O bom prefácio de Certezas para as Madressilvas (Edição do autor, 2024) é da poeta e escritora Sônia Elizabeth, para quem a poesia de Salomão “(...) é um oceano de procuras e achados, descobertas, constatações”. A capa do livro e a linoliogravura da capa são, respectivamente, de Davi Bento e de Beto Nascimento, competentes artistas plásticos. 

 *** 

Simultaneamente ao livro Certezas para as Madressilvas, Salomão Sousa lançou Poesia e alteridade (Edição do autor, 2024), que reúne, entre outros, ensaios sobre Anderson Braga Horta, Alexandre Pilati e Guimarães Rosa. O ensaio de abertura do livro, “A Compreensão da poesia”, é bastante elucidativo a propósito não só dos poetas sobre os quais Salomão discorre como também a respeito de sua própria poesia, pois a exegese da obra de outros poetas, de outros autores, fornece pistas necessárias para um melhor entendimento da elaboração de sua obra. Senão, vejamos: “Não é o autor que tem de reduzir a complexidade do estilo ou abolir os vocábulos desconhecidos do leitor para unificar a compreensão do texto. A incompreensão de um poema não nasce em sua composição. O poema “Ítaca”, de Konstantinos Kaváfis, será bem menos assimilado por aquele que nunca leu a Odisseia, de Homero”. E mais adiante: “Quanto menos lê poesia, quanto menos a identifica nos textos, mais ignorante o indivíduo se torna. Quanto mais transita sem se integrar à realidade, sem aprendizagem de sua nominação e se nega a interagir com o diferente, mais o ignorante (aquele que não sabe) aprofunda a incapacidade de decodificar um texto”. Mesmo vazados poeticamente, alguns ensaios de Poesia e Alteridade, além de não tangenciarem a obra objeto da análise, tornam a leitura mais prazerosa, pelo menos para aqueles que sabem interagir e conviver com os contrários.
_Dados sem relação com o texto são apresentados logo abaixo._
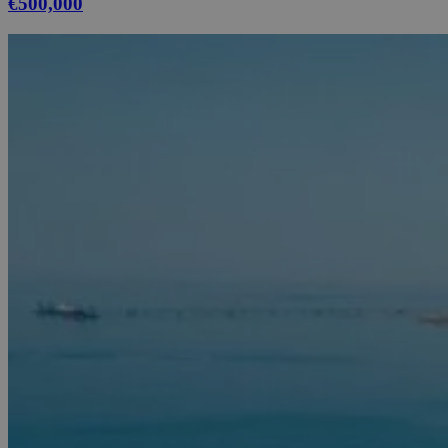
€500,000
Daí a lírica de Salomão Sousa também primar pela alteridade, pela diferença, atributos que reivindicam leitores, poetas e críticos que saibam se outrar, que não vivam na contemplação narcísica do próprio umbigo. 
As orelhas do livro são assinadas por Alessandro Eloy Braga e Luiz Paulo Santana. A capa é de Carlos Alberto. E Félix Volloton (1865-1925) é o responsável pelo desenho da capa e gravura das folhas de guarda.